Ayer, en un mensaje televisado, el presidente argentino Mauricio Macri anunciaba el regreso de su país a la mesa de negociaciones con el Fondo Monetario Internacional (FMI). Su retórica de “volver al mundo”, que tanto calado electoral tuvo, se derrumbó finalmente. A pesar de la humillación frente a los fondos buitre y las buenas palabras, la “lluvia de inversiones” jamás llegó y la sequía en el financiamiento se agudizó. Los argentinos viven un flash back y vuelven a rememorar los temores desterrados gracias a las políticas económicas aplicadas por los gobiernos precedentes a Macri. El FMI vuelve a América Latina, aunque en realidad nunca se fue.

América Latina, el FMI y la insistencia en un matrimonio fracasado.

Tras la entrada en vigor del FMI en 1945, la región latinoamericana entró masivamente al organismo. Sólo dos países quedaron rezagados: Haití, que entró en 1953; y Argentina, que entró en 1956. Desde ese momento, las relaciones entre los diferentes países y el organismo con sede en Washington han pasado por diferentes etapas, donde el número de acuerdos, el monto del financiamiento, y las condicionalidades en cuanto a las reformas han ido modificándose. Igualmente, las relaciones con unos u otros países han ido variando a lo largo de los años y, a pesar de que en la primera década del siglo XXI la presencia del FMI en algunos países fue testimonial, lo cierto es que nunca desapareció por completo de la región.

Como se pone de manifiesto en la tabla 1, los destinatarios de los desembolsos han ido variando significativamente a lo largo de los años, alcanzando su máximo en la etapa entre 1989 y 2002. Posteriormente, los desembolsos han ido disminuyendo, principalmente por los cambios en la orientación de la política económica de buena parte de los países de Suramérica, siendo el último periodo (2008-2015) dominado por pequeños países del Caribe.

Sin embargo, y para dejar patente que la presencia del FMI fue continua, es necesario remarcar que, en función de los datos de Nemiña y Larralde (2018), el Fondo Monetario Internacional aprobó créditos entre 2009 y 2015 en la región por una cifra récord de 342.987 millones de dólares, siendo esta cifra dirigida casi en su totalidad a dos países tradicionalmente vinculados a las políticas de Washington, México y Colombia.

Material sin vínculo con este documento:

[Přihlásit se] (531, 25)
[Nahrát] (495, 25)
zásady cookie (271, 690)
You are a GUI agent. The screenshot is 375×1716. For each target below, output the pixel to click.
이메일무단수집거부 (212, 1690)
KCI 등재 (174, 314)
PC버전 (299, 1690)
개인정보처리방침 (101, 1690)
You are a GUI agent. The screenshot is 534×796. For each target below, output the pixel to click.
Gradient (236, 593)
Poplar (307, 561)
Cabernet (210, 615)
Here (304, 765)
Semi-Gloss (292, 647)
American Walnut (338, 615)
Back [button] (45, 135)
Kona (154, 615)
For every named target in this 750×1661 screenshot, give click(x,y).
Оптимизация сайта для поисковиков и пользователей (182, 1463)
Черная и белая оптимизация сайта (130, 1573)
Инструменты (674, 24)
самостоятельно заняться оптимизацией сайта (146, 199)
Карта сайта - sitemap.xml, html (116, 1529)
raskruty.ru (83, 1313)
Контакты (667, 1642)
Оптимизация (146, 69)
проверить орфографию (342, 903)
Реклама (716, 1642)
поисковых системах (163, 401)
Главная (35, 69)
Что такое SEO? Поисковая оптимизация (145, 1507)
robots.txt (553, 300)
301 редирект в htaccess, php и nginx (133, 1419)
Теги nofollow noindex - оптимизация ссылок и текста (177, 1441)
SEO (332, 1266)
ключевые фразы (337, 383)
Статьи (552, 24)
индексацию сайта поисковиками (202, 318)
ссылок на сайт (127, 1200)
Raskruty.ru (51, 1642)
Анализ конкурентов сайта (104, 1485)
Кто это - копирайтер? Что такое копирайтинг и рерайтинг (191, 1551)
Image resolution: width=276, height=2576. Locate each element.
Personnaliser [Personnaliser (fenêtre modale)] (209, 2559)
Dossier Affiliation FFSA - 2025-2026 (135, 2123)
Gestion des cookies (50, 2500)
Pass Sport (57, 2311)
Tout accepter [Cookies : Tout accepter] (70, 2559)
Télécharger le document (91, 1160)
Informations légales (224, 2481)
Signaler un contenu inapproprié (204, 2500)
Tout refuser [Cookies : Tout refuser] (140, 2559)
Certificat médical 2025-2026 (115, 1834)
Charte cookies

Entre ambos países acaparan el 98% de los compromisos del periodo, a lo que ahora parece que se unirá Argentina.

Tabla 1- Desembolsos acumulados del FMI hacia la región por periodos (en millones de USD constantes de 2010)

Fuente: Nemiña, P. y Larralde, J. (2018). Etapas históricas de la relación entre el FMI y América Latina (1944-2015)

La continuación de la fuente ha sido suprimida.